Toyota has recalled 3.37 million cars worldwide over possible defects involving airbags and emissions control units.

WASHINGTON/TOKYO (REUTERS) - Toyota Motor Corp has recalled 3.37 million cars worldwide over possible defects involving air bags and emissions control units.

The automaker on Wednesday (June 29) said it was recalling 2.87 million cars over a possible fault in emissions control units. That followed an announcement late on Tuesday (June 28) that 1.43 million cars needed repairs over a separate issue involving air bag inflators.

About 930,000 cars are affected by both potential defects, Toyota said. Because of that overlap, it said the total number of vehicles recalled was 3.37 million.

No injuries have been linked to either issue.

Toyota on Wednesday said evaporative fuel emissions control units in models produced from 2006 to 2015 including the Prius, Auris compact hatchback and Corolla were prone to cracks, which could lead to fuel leaks over time.
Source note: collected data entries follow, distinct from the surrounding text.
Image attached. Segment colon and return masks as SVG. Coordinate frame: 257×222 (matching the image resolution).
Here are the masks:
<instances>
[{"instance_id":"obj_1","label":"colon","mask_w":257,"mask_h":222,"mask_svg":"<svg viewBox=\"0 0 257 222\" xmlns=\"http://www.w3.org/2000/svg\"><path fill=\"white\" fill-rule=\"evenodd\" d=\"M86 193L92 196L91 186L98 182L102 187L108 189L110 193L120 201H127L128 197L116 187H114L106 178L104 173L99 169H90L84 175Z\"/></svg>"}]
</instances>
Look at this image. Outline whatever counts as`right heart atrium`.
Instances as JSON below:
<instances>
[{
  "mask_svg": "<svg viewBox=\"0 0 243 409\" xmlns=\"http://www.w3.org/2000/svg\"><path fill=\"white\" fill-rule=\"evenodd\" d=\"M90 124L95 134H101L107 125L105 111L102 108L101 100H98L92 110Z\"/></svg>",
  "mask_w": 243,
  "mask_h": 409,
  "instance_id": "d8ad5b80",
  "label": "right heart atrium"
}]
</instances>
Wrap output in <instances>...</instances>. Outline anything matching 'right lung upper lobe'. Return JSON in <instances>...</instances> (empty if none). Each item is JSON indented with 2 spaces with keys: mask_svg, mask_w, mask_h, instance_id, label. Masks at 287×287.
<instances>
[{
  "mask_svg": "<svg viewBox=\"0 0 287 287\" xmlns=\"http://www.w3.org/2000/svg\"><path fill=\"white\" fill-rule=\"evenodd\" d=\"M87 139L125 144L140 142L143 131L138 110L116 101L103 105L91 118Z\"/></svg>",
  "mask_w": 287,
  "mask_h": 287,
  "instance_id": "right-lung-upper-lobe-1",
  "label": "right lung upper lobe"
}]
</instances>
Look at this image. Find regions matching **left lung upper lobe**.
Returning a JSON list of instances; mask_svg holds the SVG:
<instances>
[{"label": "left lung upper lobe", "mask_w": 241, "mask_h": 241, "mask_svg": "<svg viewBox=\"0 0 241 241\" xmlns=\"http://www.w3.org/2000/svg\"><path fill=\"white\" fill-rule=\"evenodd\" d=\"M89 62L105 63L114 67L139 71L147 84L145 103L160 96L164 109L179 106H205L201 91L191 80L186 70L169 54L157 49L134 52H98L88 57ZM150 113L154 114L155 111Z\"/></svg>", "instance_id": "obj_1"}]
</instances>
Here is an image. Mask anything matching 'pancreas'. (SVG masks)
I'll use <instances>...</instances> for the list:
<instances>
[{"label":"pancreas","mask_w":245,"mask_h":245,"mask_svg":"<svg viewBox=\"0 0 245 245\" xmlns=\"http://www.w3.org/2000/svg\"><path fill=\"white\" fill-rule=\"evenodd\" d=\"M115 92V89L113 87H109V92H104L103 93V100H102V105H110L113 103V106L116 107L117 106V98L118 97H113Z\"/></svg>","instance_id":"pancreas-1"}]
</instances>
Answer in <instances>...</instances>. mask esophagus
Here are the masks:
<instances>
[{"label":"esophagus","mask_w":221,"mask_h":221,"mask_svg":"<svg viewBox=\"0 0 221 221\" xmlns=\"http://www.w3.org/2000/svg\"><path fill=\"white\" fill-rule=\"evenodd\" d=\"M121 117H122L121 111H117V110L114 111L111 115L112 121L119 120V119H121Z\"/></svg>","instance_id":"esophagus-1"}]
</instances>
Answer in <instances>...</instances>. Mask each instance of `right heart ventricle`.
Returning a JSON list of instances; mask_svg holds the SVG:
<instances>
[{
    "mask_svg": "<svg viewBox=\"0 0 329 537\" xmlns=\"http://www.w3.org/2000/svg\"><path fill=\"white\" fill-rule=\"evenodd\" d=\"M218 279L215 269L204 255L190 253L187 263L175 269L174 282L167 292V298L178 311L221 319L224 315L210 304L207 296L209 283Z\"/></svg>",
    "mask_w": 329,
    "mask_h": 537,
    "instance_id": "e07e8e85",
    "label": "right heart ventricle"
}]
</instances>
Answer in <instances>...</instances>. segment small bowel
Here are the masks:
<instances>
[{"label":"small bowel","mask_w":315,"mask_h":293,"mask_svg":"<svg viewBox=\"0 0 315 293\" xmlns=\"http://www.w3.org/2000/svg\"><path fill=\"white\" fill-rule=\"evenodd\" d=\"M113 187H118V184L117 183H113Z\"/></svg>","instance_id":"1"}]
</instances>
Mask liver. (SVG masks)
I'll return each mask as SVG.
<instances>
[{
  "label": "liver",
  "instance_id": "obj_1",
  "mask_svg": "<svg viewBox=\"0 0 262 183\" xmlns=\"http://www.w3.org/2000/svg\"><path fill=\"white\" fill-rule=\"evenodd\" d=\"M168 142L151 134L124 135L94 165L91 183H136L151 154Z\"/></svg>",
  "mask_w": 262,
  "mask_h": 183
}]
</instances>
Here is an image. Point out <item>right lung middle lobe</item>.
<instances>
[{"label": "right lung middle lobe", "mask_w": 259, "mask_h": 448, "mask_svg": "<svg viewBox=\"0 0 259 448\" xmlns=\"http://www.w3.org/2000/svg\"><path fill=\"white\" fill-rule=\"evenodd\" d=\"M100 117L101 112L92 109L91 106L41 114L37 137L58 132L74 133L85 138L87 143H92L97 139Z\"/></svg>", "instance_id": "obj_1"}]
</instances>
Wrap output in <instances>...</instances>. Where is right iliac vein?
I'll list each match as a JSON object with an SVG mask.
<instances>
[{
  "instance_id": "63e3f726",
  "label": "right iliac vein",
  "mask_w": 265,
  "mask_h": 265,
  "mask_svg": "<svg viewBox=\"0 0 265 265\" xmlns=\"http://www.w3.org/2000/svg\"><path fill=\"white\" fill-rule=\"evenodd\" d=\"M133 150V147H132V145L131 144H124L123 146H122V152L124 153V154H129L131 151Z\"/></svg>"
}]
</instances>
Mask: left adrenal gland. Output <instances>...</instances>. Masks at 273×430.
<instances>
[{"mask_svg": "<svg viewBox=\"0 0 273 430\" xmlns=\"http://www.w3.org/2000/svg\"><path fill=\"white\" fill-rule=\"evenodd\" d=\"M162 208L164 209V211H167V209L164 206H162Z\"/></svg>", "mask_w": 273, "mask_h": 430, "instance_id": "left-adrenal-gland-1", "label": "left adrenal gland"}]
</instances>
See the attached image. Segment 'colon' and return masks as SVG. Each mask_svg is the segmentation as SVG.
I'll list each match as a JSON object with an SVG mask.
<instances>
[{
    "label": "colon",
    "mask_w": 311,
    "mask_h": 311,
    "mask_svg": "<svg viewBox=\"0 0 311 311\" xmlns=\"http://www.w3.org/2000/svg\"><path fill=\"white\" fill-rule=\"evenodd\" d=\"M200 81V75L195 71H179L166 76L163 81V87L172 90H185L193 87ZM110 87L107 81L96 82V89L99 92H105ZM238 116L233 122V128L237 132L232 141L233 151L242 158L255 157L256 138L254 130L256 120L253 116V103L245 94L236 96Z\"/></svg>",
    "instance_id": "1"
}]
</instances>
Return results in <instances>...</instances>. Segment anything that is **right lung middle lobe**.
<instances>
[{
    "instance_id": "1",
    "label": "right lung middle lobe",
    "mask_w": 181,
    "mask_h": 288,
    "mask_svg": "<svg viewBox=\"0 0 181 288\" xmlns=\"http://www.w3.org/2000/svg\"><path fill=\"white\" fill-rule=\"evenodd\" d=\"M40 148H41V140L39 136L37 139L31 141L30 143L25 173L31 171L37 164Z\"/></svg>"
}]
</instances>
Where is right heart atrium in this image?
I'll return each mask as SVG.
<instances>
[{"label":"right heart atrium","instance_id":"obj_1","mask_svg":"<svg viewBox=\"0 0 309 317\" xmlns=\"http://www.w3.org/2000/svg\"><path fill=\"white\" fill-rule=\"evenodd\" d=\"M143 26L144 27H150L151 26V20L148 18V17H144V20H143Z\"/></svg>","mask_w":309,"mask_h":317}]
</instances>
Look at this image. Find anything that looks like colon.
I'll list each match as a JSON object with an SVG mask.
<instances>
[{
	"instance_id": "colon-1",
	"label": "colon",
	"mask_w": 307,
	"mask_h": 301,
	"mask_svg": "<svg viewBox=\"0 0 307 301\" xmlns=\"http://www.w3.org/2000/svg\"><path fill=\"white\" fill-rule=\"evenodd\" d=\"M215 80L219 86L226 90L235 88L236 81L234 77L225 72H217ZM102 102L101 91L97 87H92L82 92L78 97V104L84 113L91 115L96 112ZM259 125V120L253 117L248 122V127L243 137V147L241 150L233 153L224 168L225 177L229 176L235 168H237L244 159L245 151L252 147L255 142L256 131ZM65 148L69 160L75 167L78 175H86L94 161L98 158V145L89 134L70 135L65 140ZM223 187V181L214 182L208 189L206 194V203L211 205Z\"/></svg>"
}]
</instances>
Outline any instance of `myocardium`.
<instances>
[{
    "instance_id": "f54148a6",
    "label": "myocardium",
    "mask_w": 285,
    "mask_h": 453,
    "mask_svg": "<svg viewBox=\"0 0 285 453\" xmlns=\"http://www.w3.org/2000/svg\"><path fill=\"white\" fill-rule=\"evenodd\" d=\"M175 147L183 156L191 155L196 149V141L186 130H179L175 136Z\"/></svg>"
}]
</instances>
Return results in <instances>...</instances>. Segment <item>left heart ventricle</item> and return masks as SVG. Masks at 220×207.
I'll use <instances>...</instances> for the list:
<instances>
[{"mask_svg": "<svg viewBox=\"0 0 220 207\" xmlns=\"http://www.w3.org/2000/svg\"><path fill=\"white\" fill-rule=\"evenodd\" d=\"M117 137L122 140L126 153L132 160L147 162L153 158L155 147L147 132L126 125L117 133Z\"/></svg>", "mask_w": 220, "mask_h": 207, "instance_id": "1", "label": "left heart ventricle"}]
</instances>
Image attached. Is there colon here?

Of the 2.87 million vehicles recalled due to the emission control units, Toyota said 1.55 million are in Japan; 713,000 in Europe; 35,000 in China; and 568,000 in other areas.

Late on Tuesday it recalled Prius models and Lexus CT200h cars made from 2010 to 2012 over air bag inflators that could have a small crack in a weld, which could lead to the separation of the inflator chambers.

Of the 1.4 million vehicles recalled over the air bag inflators, 482,000 are in the US market.

The inflator could partially inflate and enter the vehicle interior, increasing the risk of injury, Toyota said.

Sweden-based auto safety gear maker Autoliv Inc confirmed on Wednesday that it had supplied the air bag inflators involved. Autoliv said about 90 per cent of the affected inflators were in Prius cars.

Autoliv said it was aware of seven incidents where a side curtain air bag has partially inflated in parked Toyota Prius cars, but no injuries were reported.

Autoliv has benefited from an earlier recall involving faulty air bag inflators made by Japan's Takata.

The company said in an April regulatory filing that it was investigating six incidents related to its air bags and a possible recall could cost it between US$10 million (S$13.5 million) and US$40 million  net of expected insurance recoveries.

Autoliv said on Wednesday it expected the cost of recall to be at the lower end of the range.